Wherein, the preparation method of the culture of soluble starch is the ferric sulfate for taking concentration to be 0.03g/L, and concentration is 1g/L's
Sodium acetate, concentration is 1.23g/L magnesium sulfate, and concentration is 0.034g/L manganese sulfate, and concentration is 0.65g/L phosphoric acid hydrogen two
Potassium, concentration is 0.5g/L potassium dihydrogen phosphate, and concentration is 10g/L calcium chloride, and concentration is 30g/L yeast extract, concentration
For 30g/L ground rice.121 DEG C of seed liquor will be inoculated with to sterilize 15 minutes.
(4) solution in collection step (2), and with 10000rpm centrifugation 20min, obtain the hair containing amylase
Ferment supernatant.Processed material in the fermented supernatant fluid also containing the lactic acid bacteria in the present embodiment one He the lactic acid bacteria.
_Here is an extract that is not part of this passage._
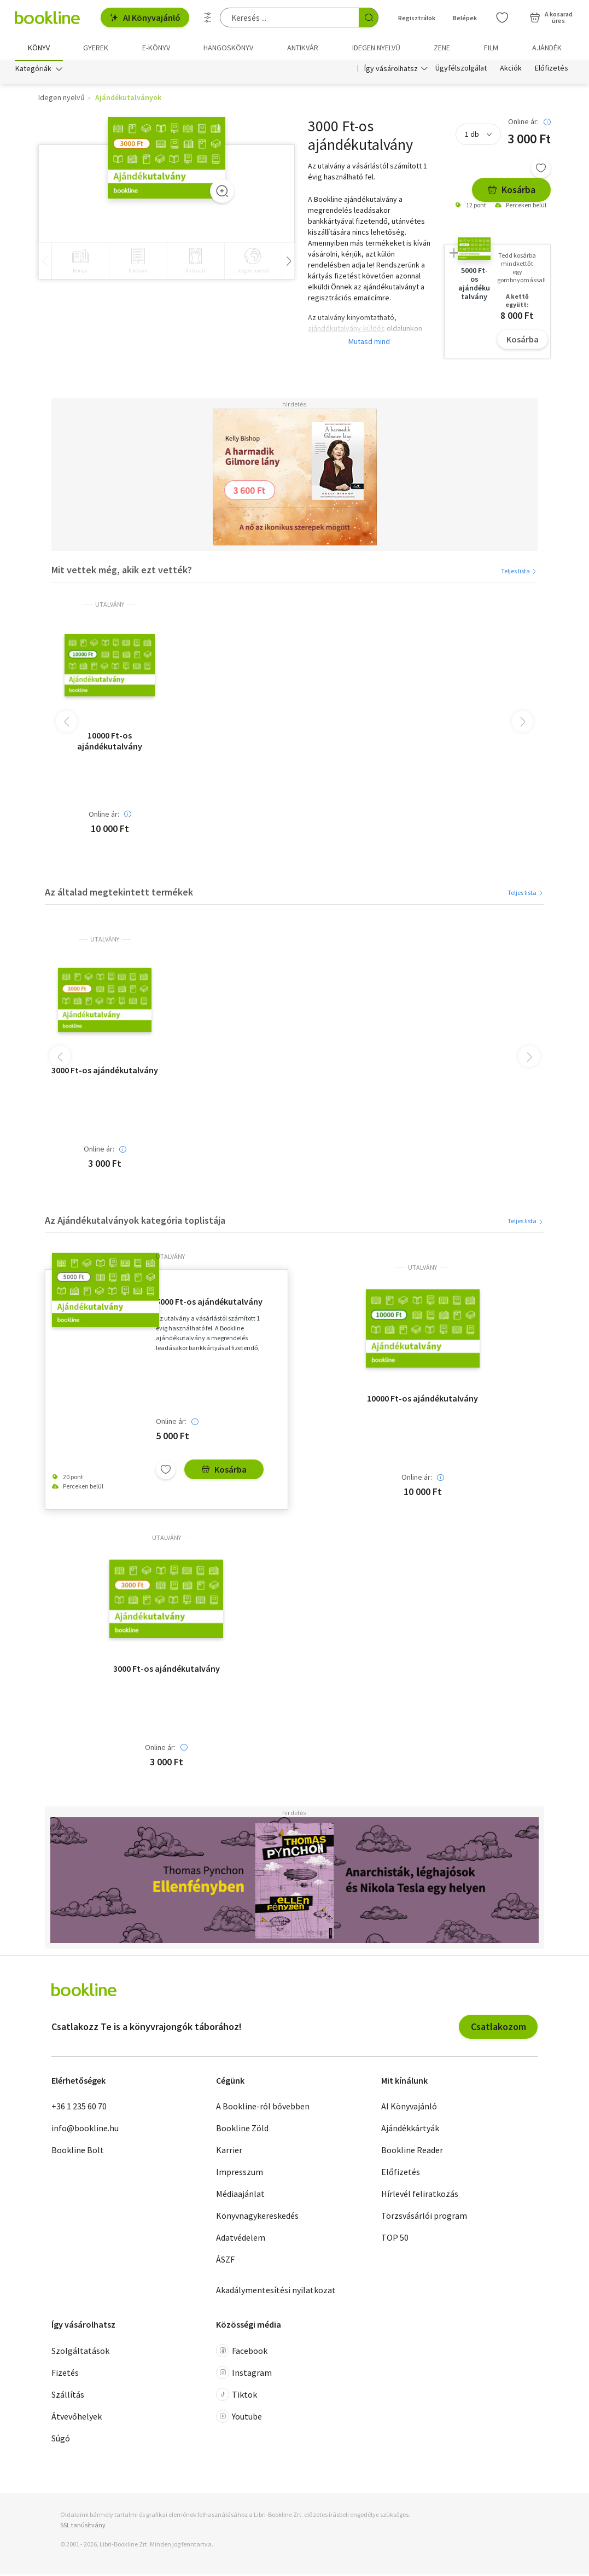  Describe the element at coordinates (498, 2028) in the screenshot. I see `Csatlakozom` at that location.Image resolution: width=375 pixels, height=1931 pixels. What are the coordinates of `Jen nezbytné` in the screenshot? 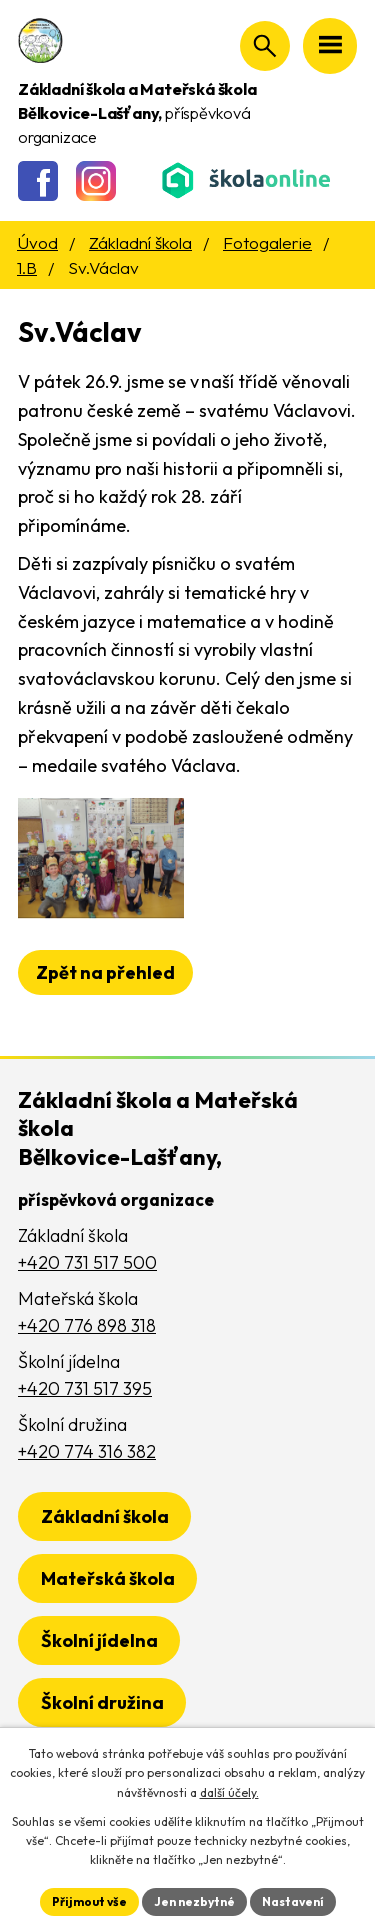 It's located at (194, 1901).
Pass through DNS methods (Miller, Anal.Chem., 1959,31:The activity for 426-428) measuring amylase is 0.4U/
ml。
<Example IV>
Rice lactic acid beverage is prepared using the processed material fermentation of the lactic acid bacteria in embodiment one or the lactic acid bacteria, it was prepared
Journey is as follows:
Stayed overnight using cold water soak rice, then drain soaking water, then add boiling water defibrination.Then in the temperature higher than 90 DEG C
Under the conditions of be incubated 15 minutes.By screen filtration of the obtained slurry with 150 mesh, then it is centrifuged, obtains centrifugate.Will
Centrifugate sterilizes 20 minutes at a temperature of 115 DEG C.After sterilizing, by centrifugate natural cooling.Treat that the temperature of centrifugate is down to 37
After DEG C, the Lactobacillus casei X-29 bacterial strains in access embodiment one are fermented as leavening, and the concentration of leavening reaches
106More than CFU/ml.After fermentation 12 hours, the starch in Rice & peanut milk is broken down into lactic acid, forms rice lactic acid solution.Then toward big
The glucose of various concentrations is added in rice milk acid beverage, the rice beverage of different sugarinesses can be produced.
Certainly, in the present embodiment, in addition to making rice lactic acid beverage, the lactic acid bacteria in embodiment one can also be utilized
Other cereal such as lactic acid bacteria hydrolysed corn, sweet potato, to prepare the lactic acid drink of other cereal.